“It would basically be the end of days for us. It wouldn’t help us at all, it would be useless.”
About 200 people gathered outside Senator Cory Gardner’s Denver office at lunchtime on Thursday July 7th to show their opposition to the Republican proposed healthcare bill that the Senate is set to debate next week.
Many in the crowd were disability rights activists who say that losing Medicaid would be life ending for them, who rely on the funds to get care that allows them to live independently in the community.
Kelley Pasmanick, the new Independent Living Manager at Atlantis Inc., a disability rights group that advocates for people with disabilities to live in the community instead of being put into nursing homes, told KGNU’s Elena Klaver that she was at the protest to make sure that people with disabilities convey how serious the cuts to Medicaid would be for them. Many people rely on Medicaid funding to allow them to live independently in the community, which is actually a cheaper option than care in a nursing home. “It would basically be the end of days for us. It wouldn’t help us at all, it would be useless.”

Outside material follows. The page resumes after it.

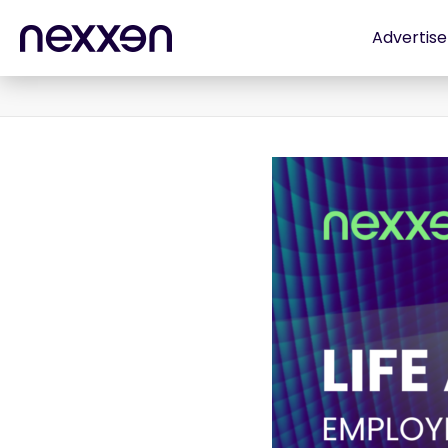
Advertise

Pasmanick says that the disabled are the largest minority group in the country and as such should have a louder voice when it comes to healthcare. “Disability doesn’t discriminate, so if you think about how many people rely on these services nationwide, we should have more of a voice, as the largest minority group in the country and it’s a shame that we don’t so I’m doing my part to give us one.”
Last week a group of disability rights activists were arrested after a multi day sit-in at Gardner’s Denver office. Gardner has yet to meet with any of the protestors and did not schedule any town-hall meetings while he was home for the July 4 recess.
State representatives Joe Salazar and Irene Aguilar also addressed the crowd and urged them to keep raising their voices in opposition to the bill.